A documentação apresentada é constituída pela carta datada de 01-08-2014, dirigida à ora recorrente, por via da qual se comunica a decisão disciplinar de despedimento com justa causa, registo de tentativas de entrega da aludida carta e da comunicação verbal do seu conteúdo à autora na presença de testemunhas (que assinaram), perante a recusa da mesma em recebê-la e, ainda, pelo relatório final e conclusões.
Apreciemos.
De harmonia com o normativo inserto no artigo 651º, nº1 do Código de Processo Civil aprovado pela Lei nº41/2013, de 26 de junho, aplicável por força dos artigos 1º, nº2, alínea a) e 87º, nº1, ambos do Código de Processo do Trabalho, as partes apenas podem juntar documentos às alegações nas situações excecionais a que se refere o artigo 425º ou no caso de a junção se ter tornado necessária em virtude do julgamento proferido na 1ª instância.
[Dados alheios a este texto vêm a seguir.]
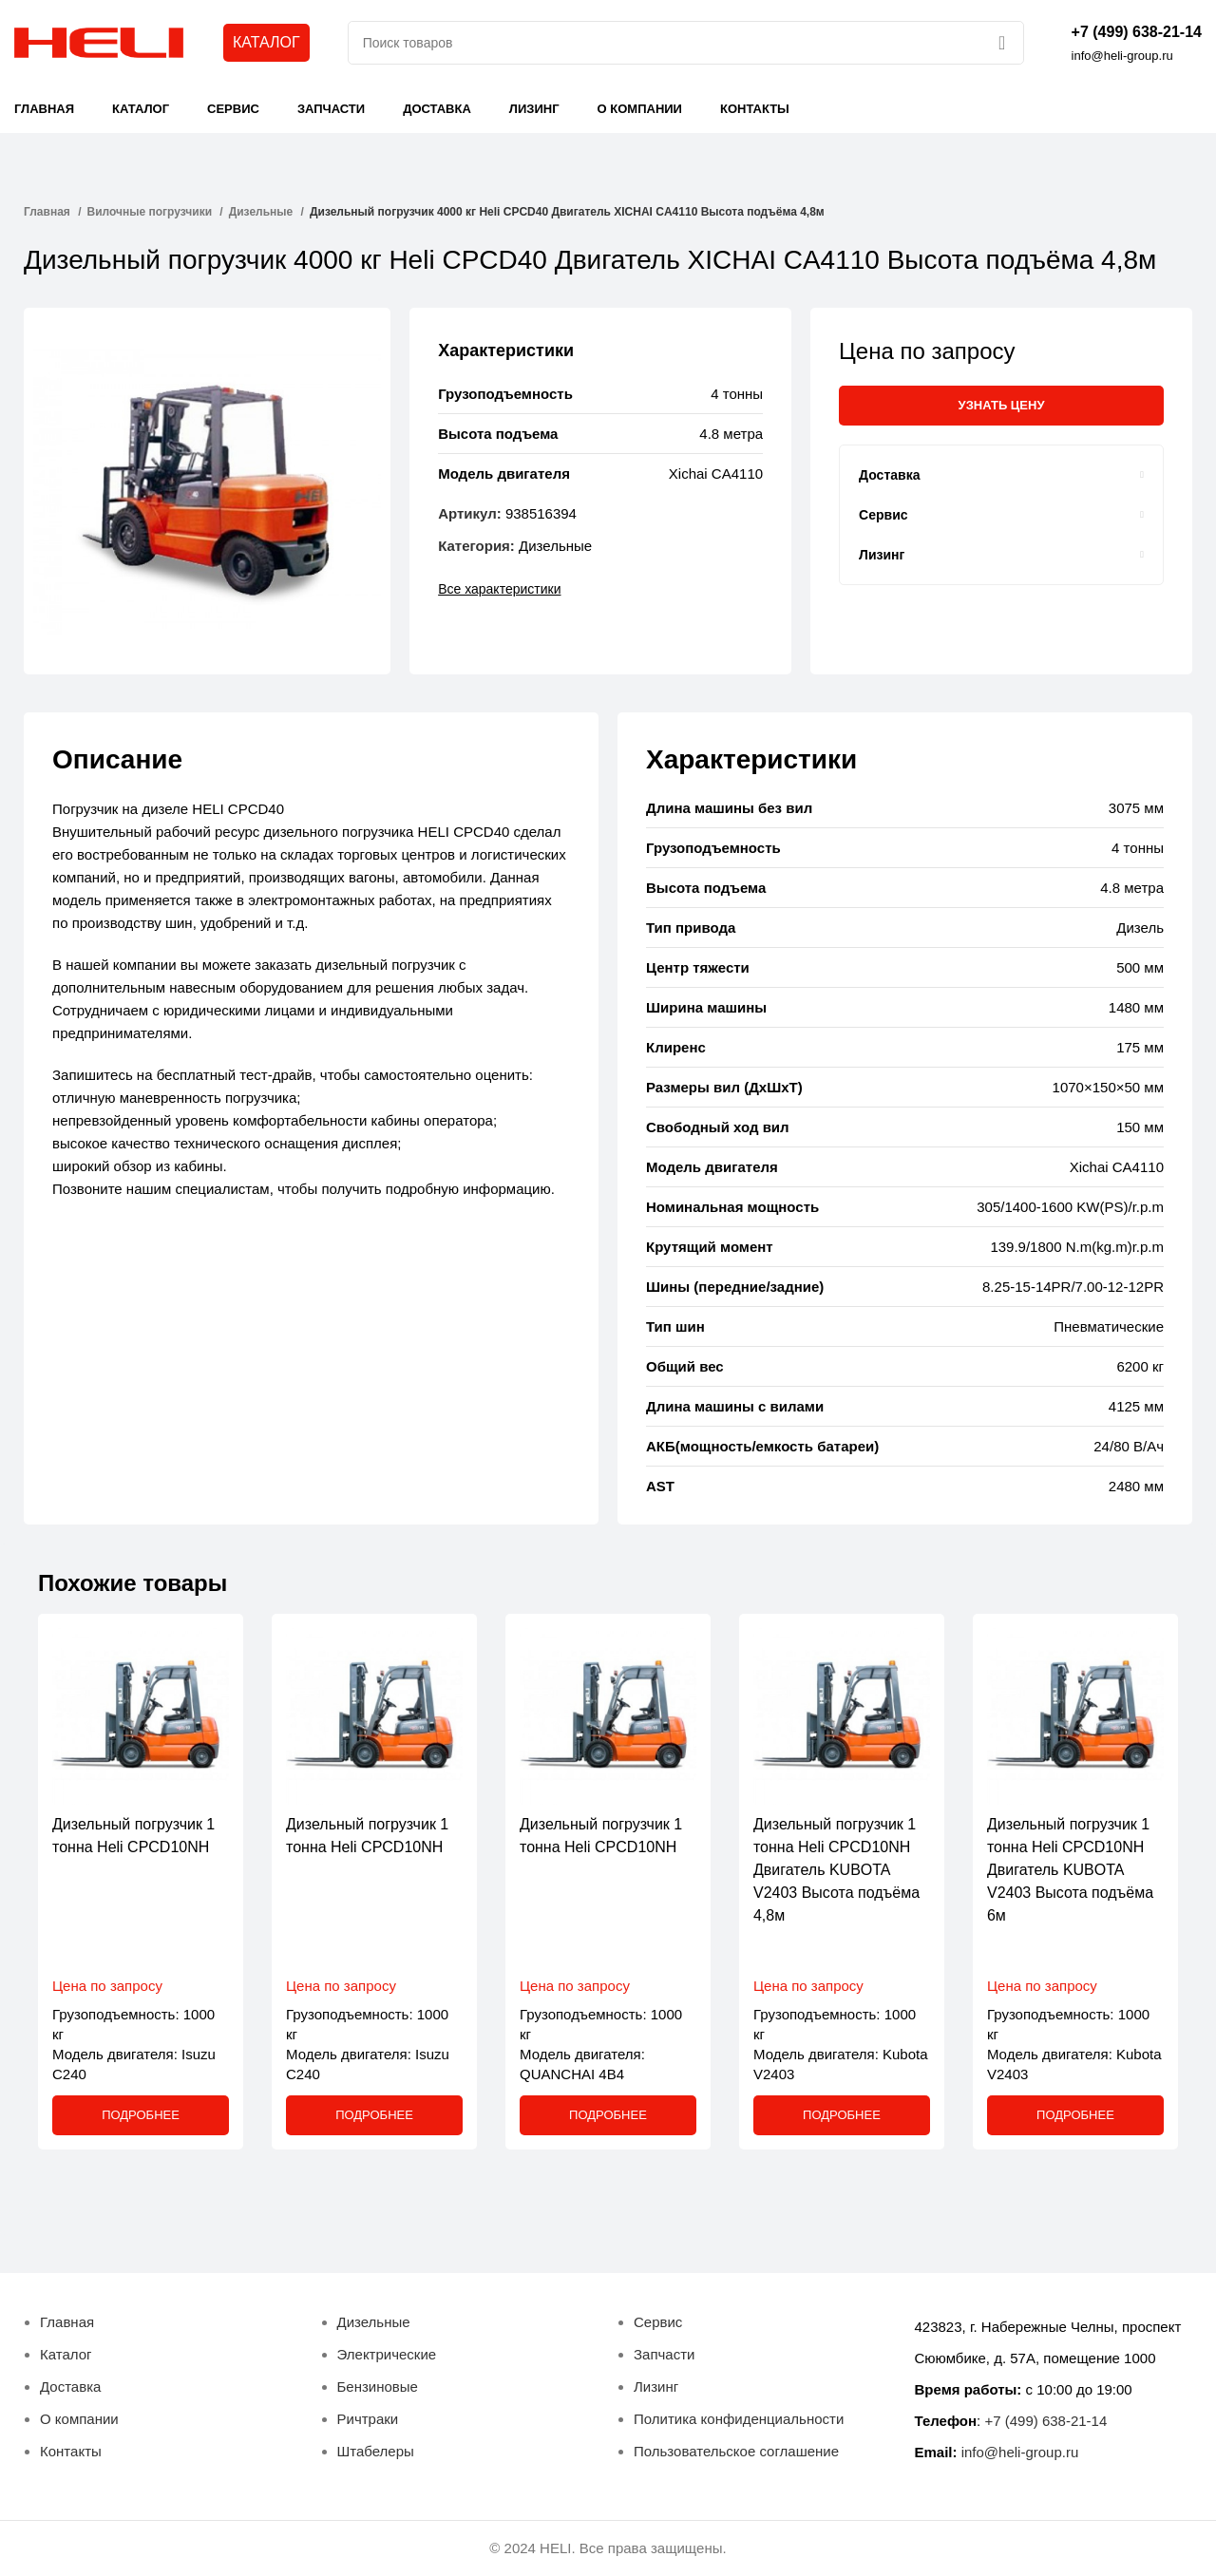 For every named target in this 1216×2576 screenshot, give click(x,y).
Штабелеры (375, 2451)
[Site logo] (99, 41)
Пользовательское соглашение (736, 2451)
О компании (79, 2419)
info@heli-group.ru (1020, 2452)
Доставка (70, 2386)
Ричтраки (368, 2419)
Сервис (658, 2322)
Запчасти (664, 2354)
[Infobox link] (1137, 43)
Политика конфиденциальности (739, 2419)
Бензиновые (377, 2386)
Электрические (387, 2354)
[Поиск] (686, 43)
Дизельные (262, 211)
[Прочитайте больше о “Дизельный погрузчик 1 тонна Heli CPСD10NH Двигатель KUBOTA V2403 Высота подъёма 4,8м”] (841, 2115)
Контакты (71, 2451)
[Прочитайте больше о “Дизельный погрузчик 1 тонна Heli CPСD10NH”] (140, 2115)
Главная (48, 211)
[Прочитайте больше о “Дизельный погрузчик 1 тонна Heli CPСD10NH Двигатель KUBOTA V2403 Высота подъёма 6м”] (1075, 2115)
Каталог (66, 2354)
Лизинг (656, 2386)
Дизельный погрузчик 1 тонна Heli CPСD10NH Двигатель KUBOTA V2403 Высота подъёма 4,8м (836, 1869)
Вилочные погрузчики (151, 211)
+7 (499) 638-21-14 (1045, 2421)
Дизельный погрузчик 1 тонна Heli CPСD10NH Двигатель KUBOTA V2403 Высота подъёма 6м (1070, 1869) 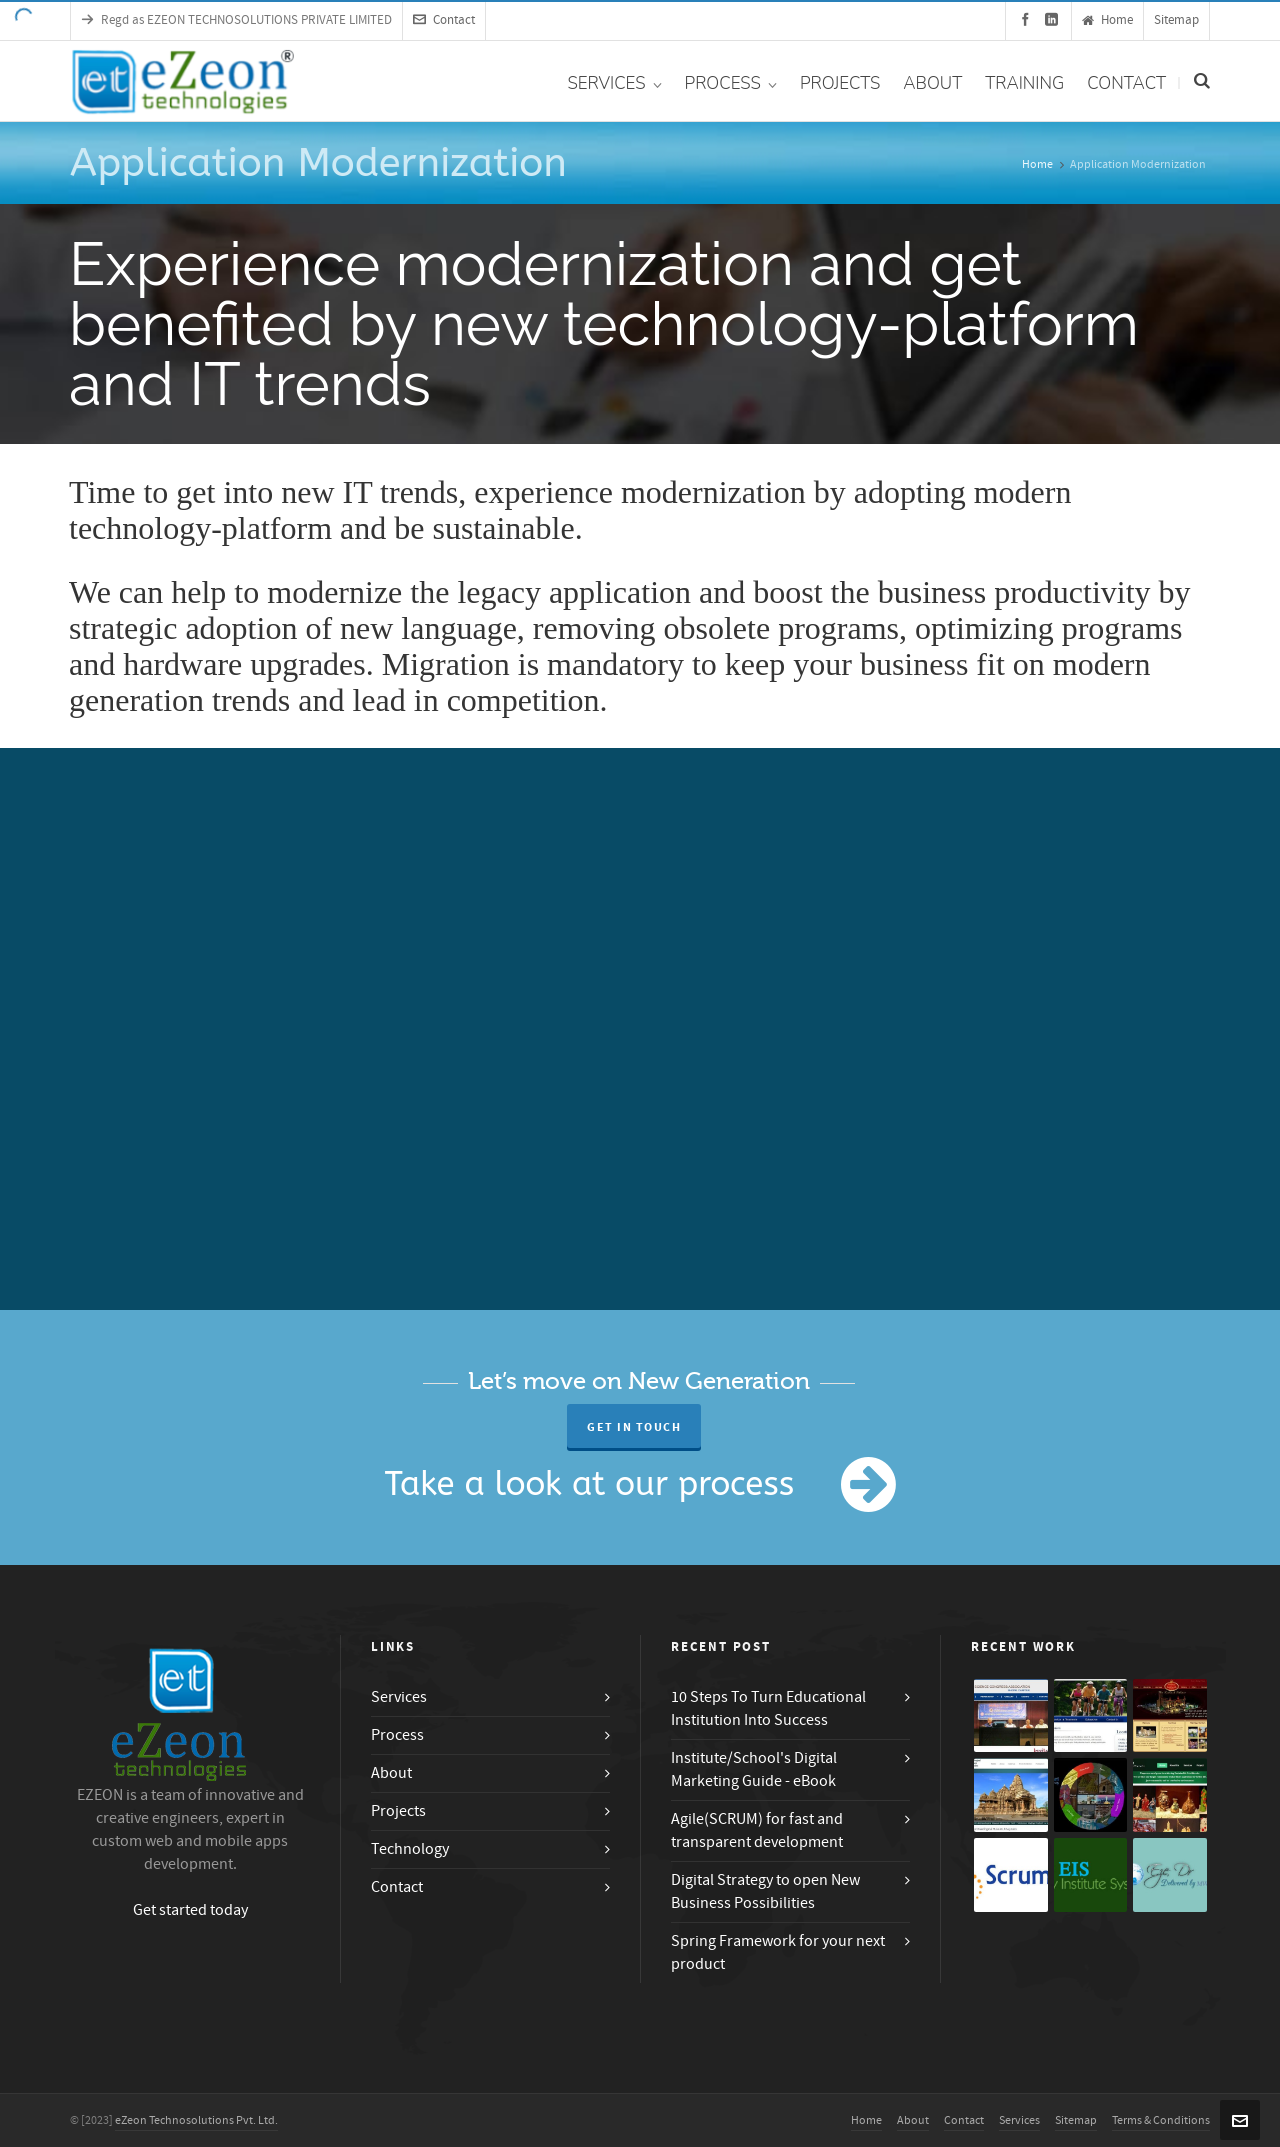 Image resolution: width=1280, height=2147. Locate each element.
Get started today (190, 1910)
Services (399, 1697)
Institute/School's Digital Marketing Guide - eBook (754, 1769)
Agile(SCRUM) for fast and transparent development (757, 1830)
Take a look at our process (590, 1484)
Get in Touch (634, 1427)
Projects (398, 1811)
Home (1107, 20)
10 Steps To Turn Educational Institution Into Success (768, 1708)
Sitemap (1176, 20)
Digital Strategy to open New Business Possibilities (765, 1891)
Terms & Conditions (1161, 2120)
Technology (410, 1849)
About (391, 1773)
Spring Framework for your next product (778, 1952)
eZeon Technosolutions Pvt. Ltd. (196, 2120)
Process (397, 1735)
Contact (444, 20)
O nº2 do preceito estipula que as partes podem juntar ainda pareceres de jurisconsultos até ao início do prazo para a elaboração do projeto de acórdão.
Considerando o documento apresentado com as contra-alegações (documento particular), apenas releva o nº1 do mencionado artigo 651º. E, atento o preceituado, são duas as situações em que é possível a junção de documento: (i) quando a sua apresentação não tenha sido possível até esse momento (superveniência objetiva ou subjetiva); (ii) quando a sua junção apenas se revela necessária por virtude do julgamento proferido na 1ª instância.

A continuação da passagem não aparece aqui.